22Your next appearance was on 1 October 2015 in the District Court in South Australia  when, on charges of driving dangerously to escape police, two charges, driving a vehicle without consent, taking property without consent and driving under disqualification, you were sentenced to 18 months' and two weeks' imprisonment, with a non-parole period of eight months and one week.  The sentence was suspended for two years.  You may still have outstanding parole owed to the South Australian authorities. 

23On 3 December 2015, you were back in Queensland and before the Queensland Magistrates' Court again where, on charges of breach of bail, dangerous operation of a vehicle, wilful damage, assaulting police (two charges), unlawful use of a vehicle (four charges), failing to appear on bail, and wilful damage, you were sentenced to an effective term of 14 months' imprisonment. You were also sentenced on one of the counts to two months' imprisonment suspended for a period of two years.

24Your prior convictions make it clear that at the date of this offending you had a significant criminal record that included convictions for theft, unlawful use of vehicles, assault, burglary, and breach of bail.

Your record of imprisonment. 

25It is appropriate to provide here a brief chronology that indicates your recent history in relation to imprisonment.

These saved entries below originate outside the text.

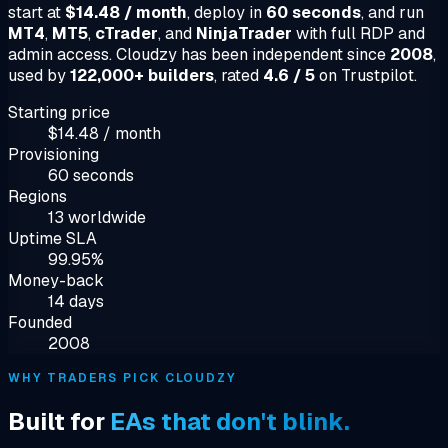
start at
$14.48 / month
, deploy in
60 seconds
, and run
MT4
,
MT5
,
cTrader
, and
NinjaTrader
with full RDP and
admin access. Cloudzy has been independent since
2008
,
used by
122,000+ builders
, rated
4.6 / 5
on Trustpilot.
Starting price
$14.48 / month
Provisioning
60 seconds
Regions
13 worldwide
Uptime SLA
99.95%
Money-back
14 days
Founded
2008
WHY TRADERS PICK CLOUDZY
Built for
EAs that don't blink.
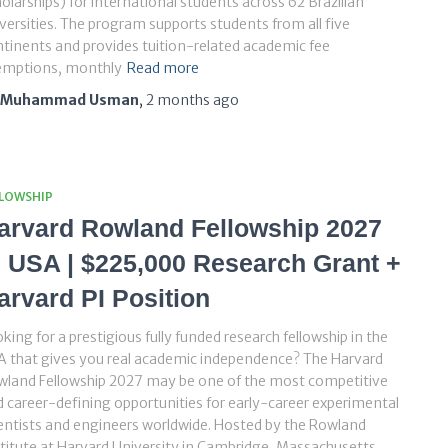
olarships) for international students across 62 Brazilian
versities. The program supports students from all five
tinents and provides tuition-related academic fee
emptions, monthly
Read more
Muhammad Usman
,
2 months
ago
LLOWSHIP
arvard Rowland Fellowship 2027
n USA | $225,000 Research Grant +
arvard PI Position
king for a prestigious fully funded research fellowship in the
 that gives you real academic independence? The Harvard
wland Fellowship 2027 may be one of the most competitive
 career-defining opportunities for early-career experimental
entists and engineers worldwide. Hosted by the Rowland
titute at Harvard University in Cambridge, Massachusetts,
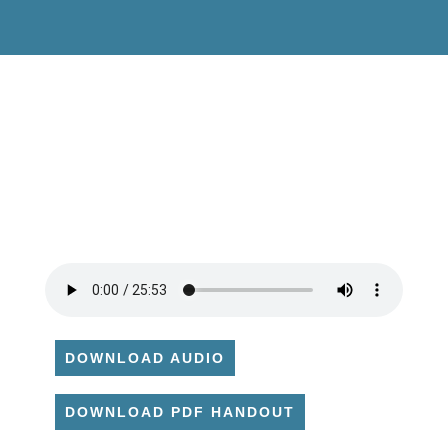
DOWNLOAD AUDIO
DOWNLOAD PDF HANDOUT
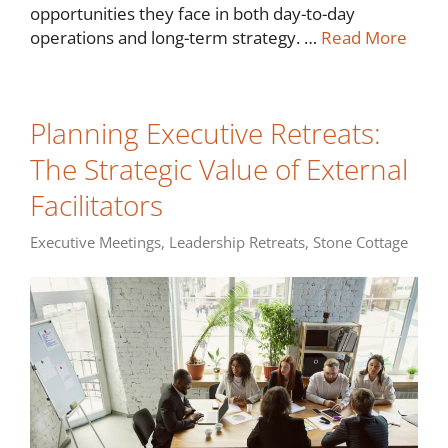
opportunities they face in both day-to-day
operations and long-term strategy. …
Read More
Planning Executive Retreats:
The Strategic Value of External
Facilitators
Executive Meetings
,
Leadership Retreats
,
Stone Cottage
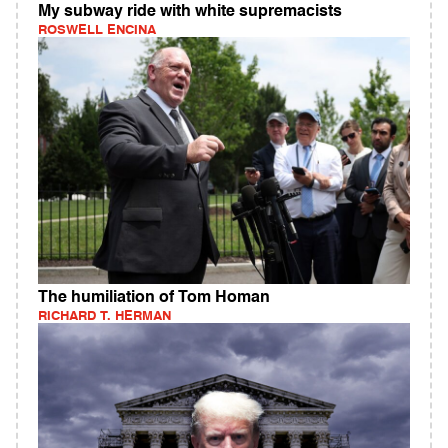
My subway ride with white supremacists
ROSWELL ENCINA
The humiliation of Tom Homan
RICHARD T. HERMAN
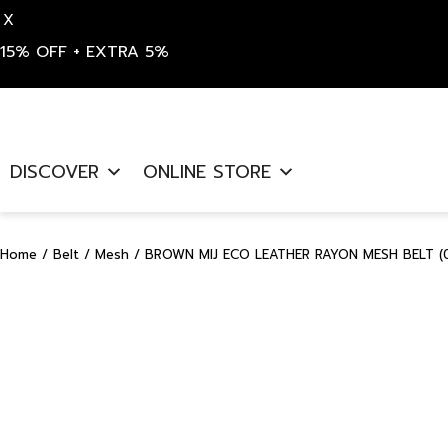
X
15% OFF + EXTRA 5%
Skip
to
DISCOVER
ONLINE STORE
content
Home
/
Belt
/
Mesh
/ BROWN MIJ ECO LEATHER RAYON MESH BELT (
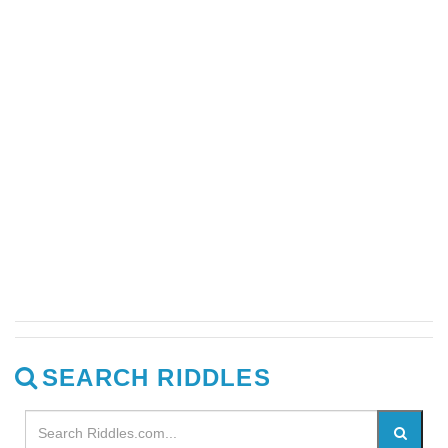
SEARCH RIDDLES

It appears that you celebrated your 19th birthday in prison after breaching the probation order that I referred to.  

26On 9 October 2015, you were arrested in South Australia and then dealt with on the first of October 2015, where you were sentenced to a minimum term of eight months' and one weeks' imprisonment. You were released on parole from South Australia on 14 February 2016.  Just over two months later on 23 April 2016 this offending occurred.

27As I have indicated, on 15 May, you were arrested in Queensland.  At that point, you had been in the community for three months. After your arrest on 15 May 2016, you served two years' and two months' imprisonment before extradition to Victoria in July 2018.  You had been unsuccessful in seeking an earlier transfer.

28About ten months of the period of imprisonment in Queensland before transfer was attributable to your earlier parole sentence and at least 13 months to other offending. The pre-sentence detention for this offending is approximately nine months.

29As an overview, in the period since November 2013, when you were aged 18 and a half, to date, you have been in custody for that entire period, save for a period of ten months. I will return to that in a moment.

Matters in mitigation. 

30In a comprehensive plea that elaborated on two written submissions that are on file[2], your counsel put a number of matters in mitigation. First, he emphasised your relative youth.  You are being sentenced as a 24-year-old. When the offending occurred you were just over 21.  You, thus, must be sentenced as a young offender.  This applies, notwithstanding the seriousness of the offending. To the greatest extent, the court must emphasise your rehabilitation.

[2] Exhibit 1.

31Next, he referred to your pleas of guilty. You are entitled to full benefit of the pleas.  They were entered at the earliest opportunity. They have obviated the need for a committal and trial and spared the complainants further involvement in the criminal justice system. They illustrate that you are taking responsibility for your conduct. The pleas are also some evidence of remorse and there are expressions of remorse in the report of Dr Cunningham. You are entitled to the full benefit of that. 

Your personal background. 

32Your personal background was elaborated on the plea. You come from Queensland and have an older brother, two younger brothers and two younger sisters.  You are estranged from your family. You have little contact with your siblings or stepsiblings and have had no contact with your father for 15 years.  You were brought up by your mother and your mother abused drugs. You had several violent stepfathers.

33According to Dr Cunningham, you lacked safety, emotional security, structure and routine in the family home. You left the family home when aged 14.  You had been to 4 primary schools and two high schools in Queensland. You did not attend school regularly and left during Year 8. Your main employment has been a period of about two years when you worked on a cattle station, commencing at about 2011.  You have been unemployed since 2012.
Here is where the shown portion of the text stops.